(How to complete this task)
Once the pictures are set aside, retype the remaining entries exactly.
⟨
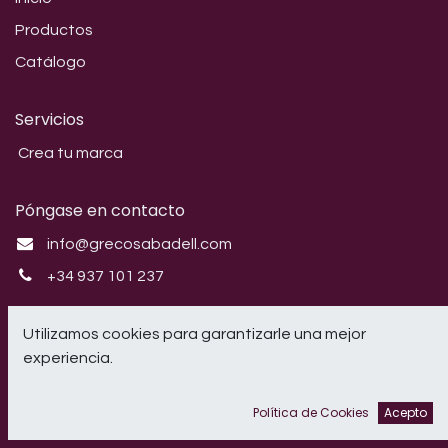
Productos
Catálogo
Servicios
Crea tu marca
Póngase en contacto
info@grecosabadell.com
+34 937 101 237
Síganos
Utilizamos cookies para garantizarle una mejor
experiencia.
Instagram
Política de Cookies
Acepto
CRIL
⟩
(Answer to the problem)
Productos
Catálogo
Servicios
Crea tu marca
Póngase en contacto
info@grecosabadell.com
+34 937 101 237
Síganos
Utilizamos cookies para garantizarle una mejor
experiencia.
Instagram
Política de Cookies
Acepto
CRIL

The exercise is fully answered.